THE ROLE OF ECG RECORDING AND MONITORING FOR THE EVALUATION OF THE SYNCOPE
Authors: Cristian Podoleanu
The initial evaluation of the syncope, defined as a transient loss of consciousness due to cerebral hypoperfusion, is aimed to identify the underlying mechanism and to stratify the risk and the prognosis of the patient. The importance of the ECG recording and monitoring relies in the need to choose the optimal treatment, based on the pathophysiological substrate.
Standard ECG recording is indicated as part of the initial evaluation and in some cases can offer significant clues to the etiology of the syncope.

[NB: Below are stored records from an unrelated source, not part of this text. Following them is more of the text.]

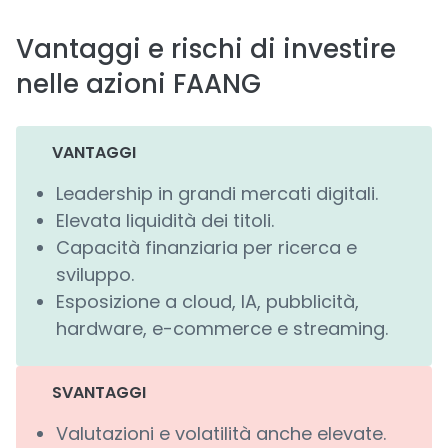
Vantaggi e rischi di investire
nelle azioni FAANG
VANTAGGI
Leadership in grandi mercati digitali.
Elevata liquidità dei titoli.
Capacità finanziaria per ricerca e
sviluppo.
Esposizione a cloud, IA, pubblicità,
hardware, e-commerce e streaming.
SVANTAGGI
Valutazioni e volatilità anche elevate.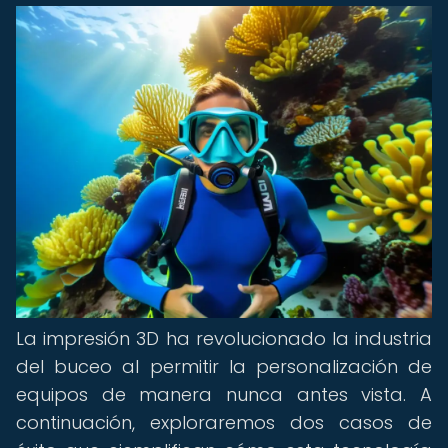
La impresión 3D ha revolucionado la industria
del buceo al permitir la personalización de
equipos de manera nunca antes vista. A
continuación, exploraremos dos casos de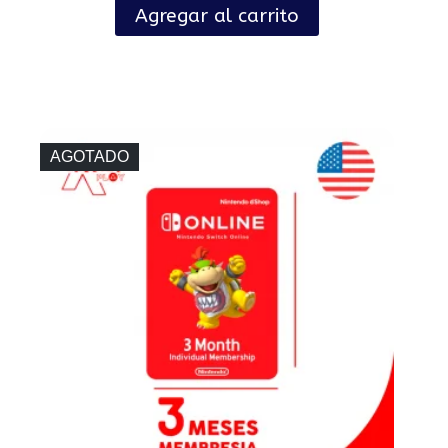
Agregar al carrito
AGOTADO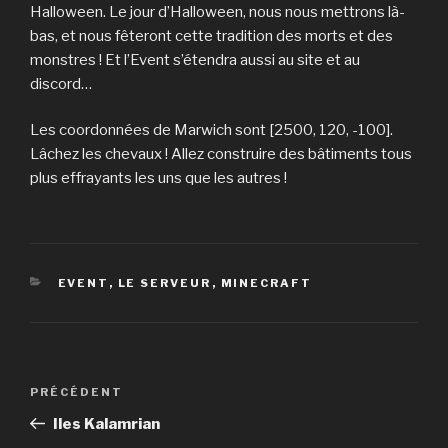
Halloween. Le jour d’Halloween, nous nous mettrons là-
bas, et nous fêteront cette tradition des morts et des
monstres ! Et l’Event s’étendra aussi au site et au
discord…
Les coordonnées de Marwich sont [2500, 120, -100].
Lâchez les chevaux ! Allez construire des bâtiments tous
plus effrayants les uns que les autres !
CATÉGORIES
EVENT
,
LE SERVEUR
,
MINECRAFT
Navigation
Article
PRÉCÉDENT
de
précédent
Iles Kalamrian
l’article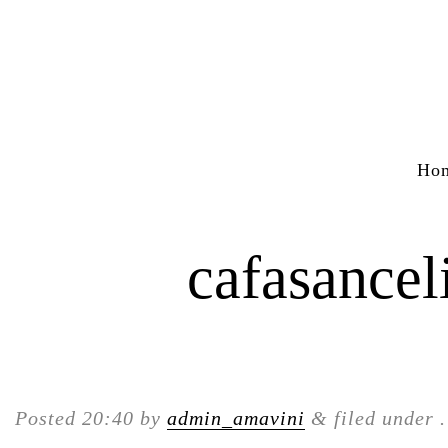
Ho
cafasancel
Posted
20:40
by
admin_amavini
&
filed under .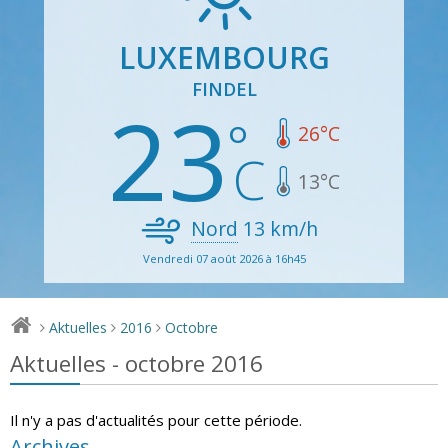
LUXEMBOURG
FINDEL
23
26
°C
13
°C
Nord
13
km/h
Vendredi 07 août 2026 à 16h45
Aktuelles
2016
Octobre
>
>
>
Aktuelles - octobre 2016
Il n'y a pas d'actualités pour cette période.
Archives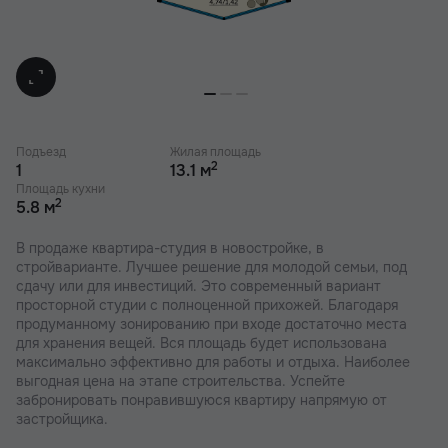
Подъезд
Жилая площадь
2
1
13.1 м
Площадь кухни
2
5.8 м
В продаже квартира-студия в новостройке, в
стройварианте. Лучшее решение для молодой семьи, под
сдачу или для инвестиций. Это современный вариант
просторной студии с полноценной прихожей. Благодаря
продуманному зонированию при входе достаточно места
для хранения вещей. Вся площадь будет использована
максимально эффективно для работы и отдыха. Наиболее
выгодная цена на этапе строительства. Успейте
забронировать понравившуюся квартиру напрямую от
застройщика.
В наших ЖК действуют индивидуальные акции и скидки. В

When symptoms are present with ECG evidence of acute ischemia with or without myocardial infarction, independently of its mechanism, well-defined arrhythmias (bradycardic or tachycardic) or pacemaker dysfunction a certain diagnosis can be made and appropriate treatment can be chosen.
In other instances the initial ECG recording can be leading to a suspected diagnosis that has to be confirmed by further investigations. If reflex syncope is suspected head-up tilt testing is capable to reproduce a syncopal episode but the correlation of the induced ECG changes with the rhythm during the spontaneous event is not optimal and can be misleading for the selection of the optimal therapy.
ECG monitoring of shorter or longer duration, performed in-hospital settings by telemetry or by wearable recorders in out-patient setting is able to identify the electrocardiographic substrate of the syncope and to select the optimal treatment but delays the therapeutical intervention until the occurrence of the spontaneous event.